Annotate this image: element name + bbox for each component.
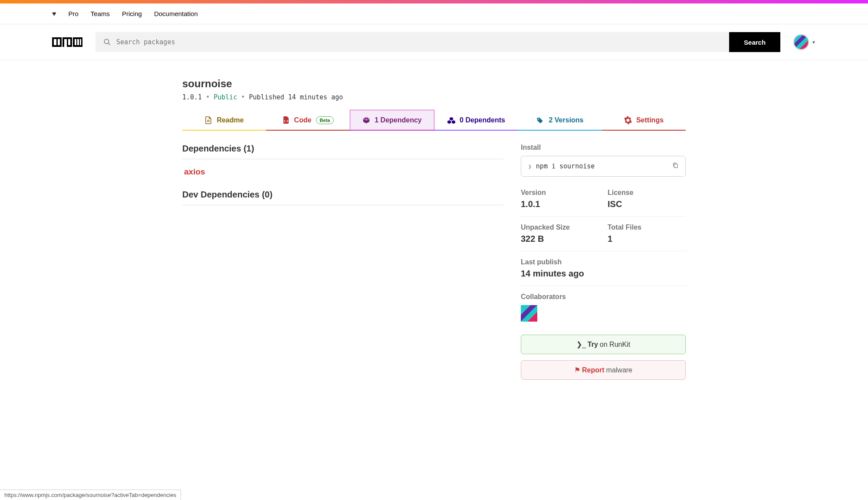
devdeps-heading: Dev Dependencies (0) xyxy=(182,190,503,205)
tab-label: Settings xyxy=(636,116,664,124)
install-box[interactable]: ❯ npm i sournoise xyxy=(521,156,686,177)
flag-icon: ⚑ xyxy=(574,366,580,374)
package-version: 1.0.1 xyxy=(182,93,202,101)
tab-label: 0 Dependents xyxy=(460,116,505,124)
collab-label: Collaborators xyxy=(521,293,686,301)
heart-icon[interactable]: ♥ xyxy=(52,10,56,18)
tab-label: Readme xyxy=(217,116,243,124)
file-icon xyxy=(204,116,212,124)
code-file-icon xyxy=(282,116,290,124)
package-meta: 1.0.1 • Public • Published 14 minutes ag… xyxy=(182,93,686,101)
svg-rect-0 xyxy=(52,37,62,47)
package-title: sournoise xyxy=(182,78,686,90)
tab-versions[interactable]: 2 Versions xyxy=(518,110,602,130)
svg-rect-7 xyxy=(75,39,76,45)
svg-rect-5 xyxy=(68,39,70,45)
svg-rect-1 xyxy=(54,39,56,45)
tab-label: Code xyxy=(294,116,312,124)
search-form: Search xyxy=(95,32,780,52)
nav-pro[interactable]: Pro xyxy=(69,10,79,17)
svg-rect-4 xyxy=(64,39,67,47)
nav-documentation[interactable]: Documentation xyxy=(154,10,198,17)
tab-label: 2 Versions xyxy=(549,116,583,124)
copy-icon[interactable] xyxy=(672,162,678,170)
collaborator-avatar[interactable] xyxy=(521,305,537,322)
runkit-rest: on RunKit xyxy=(600,341,630,349)
gradient-bar xyxy=(0,0,868,3)
terminal-icon: ❯_ xyxy=(576,340,586,349)
runkit-try: Try xyxy=(588,341,598,349)
report-label: Report xyxy=(582,366,605,374)
tab-dependency[interactable]: 1 Dependency xyxy=(350,110,434,130)
info-label: Last publish xyxy=(521,258,686,266)
dot-sep: • xyxy=(241,93,249,101)
top-nav: ♥ Pro Teams Pricing Documentation xyxy=(0,3,868,24)
gear-icon xyxy=(624,116,632,124)
report-rest: malware xyxy=(606,366,632,374)
info-label: Version xyxy=(521,189,599,197)
search-bar: Search ▼ xyxy=(0,24,868,60)
info-value: ISC xyxy=(608,199,686,209)
info-lastpub: Last publish 14 minutes ago xyxy=(521,258,686,279)
dep-link-axios[interactable]: axios xyxy=(184,167,205,177)
svg-point-10 xyxy=(104,39,109,44)
svg-rect-2 xyxy=(58,39,60,45)
avatar xyxy=(793,34,809,50)
left-column: Dependencies (1) axios Dev Dependencies … xyxy=(182,144,503,380)
tab-readme[interactable]: Readme xyxy=(182,110,266,130)
main-content: sournoise 1.0.1 • Public • Published 14 … xyxy=(130,60,738,380)
svg-rect-16 xyxy=(674,164,677,168)
content-area: Dependencies (1) axios Dev Dependencies … xyxy=(182,144,686,380)
info-value: 1 xyxy=(608,234,686,244)
info-row-version-license: Version 1.0.1 License ISC xyxy=(521,189,686,217)
info-files: Total Files 1 xyxy=(608,224,686,244)
info-value: 14 minutes ago xyxy=(521,269,686,279)
tab-code[interactable]: Code Beta xyxy=(266,110,350,130)
info-label: License xyxy=(608,189,686,197)
search-icon xyxy=(103,38,111,46)
svg-point-15 xyxy=(627,119,629,121)
install-command: npm i sournoise xyxy=(536,162,595,170)
chevron-down-icon: ▼ xyxy=(812,40,816,45)
search-input-wrap xyxy=(95,32,729,52)
info-row-size-files: Unpacked Size 322 B Total Files 1 xyxy=(521,217,686,251)
nav-teams[interactable]: Teams xyxy=(91,10,110,17)
package-published: Published 14 minutes ago xyxy=(249,93,343,101)
tab-dependents[interactable]: 0 Dependents xyxy=(434,110,518,130)
tabs: Readme Code Beta 1 Dependency 0 Dependen… xyxy=(182,110,686,131)
chevron-right-icon: ❯ xyxy=(528,163,532,170)
info-row-lastpub: Last publish 14 minutes ago xyxy=(521,251,686,286)
svg-rect-3 xyxy=(62,37,72,47)
tags-icon xyxy=(536,116,544,124)
report-malware-button[interactable]: ⚑Report malware xyxy=(521,360,686,380)
info-label: Unpacked Size xyxy=(521,224,599,231)
info-label: Total Files xyxy=(608,224,686,231)
collaborators: Collaborators xyxy=(521,286,686,329)
info-license: License ISC xyxy=(608,189,686,209)
install-label: Install xyxy=(521,144,686,151)
npm-logo-icon xyxy=(52,37,82,47)
info-size: Unpacked Size 322 B xyxy=(521,224,599,244)
dot-sep: • xyxy=(206,93,214,101)
search-button[interactable]: Search xyxy=(729,32,780,52)
package-visibility: Public xyxy=(214,93,237,101)
svg-line-11 xyxy=(108,43,110,45)
tab-label: 1 Dependency xyxy=(375,116,421,124)
search-input[interactable] xyxy=(111,32,721,52)
svg-point-14 xyxy=(538,118,539,119)
beta-badge: Beta xyxy=(316,116,334,124)
info-version: Version 1.0.1 xyxy=(521,189,599,209)
info-value: 1.0.1 xyxy=(521,199,599,209)
tab-settings[interactable]: Settings xyxy=(602,110,686,130)
svg-rect-9 xyxy=(80,39,81,45)
deps-heading: Dependencies (1) xyxy=(182,144,503,159)
npm-logo[interactable] xyxy=(52,37,82,47)
box-icon xyxy=(362,116,370,124)
boxes-icon xyxy=(447,116,455,124)
svg-rect-8 xyxy=(77,39,79,45)
user-menu[interactable]: ▼ xyxy=(793,34,816,50)
sidebar: Install ❯ npm i sournoise Version 1.0.1 … xyxy=(521,144,686,380)
info-value: 322 B xyxy=(521,234,599,244)
nav-pricing[interactable]: Pricing xyxy=(122,10,142,17)
try-runkit-button[interactable]: ❯_Try on RunKit xyxy=(521,335,686,354)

:: Problem ::
Exactly how many lines of the data above hold the word "avatar"? The number is the whole answer.

:: Your response ::
2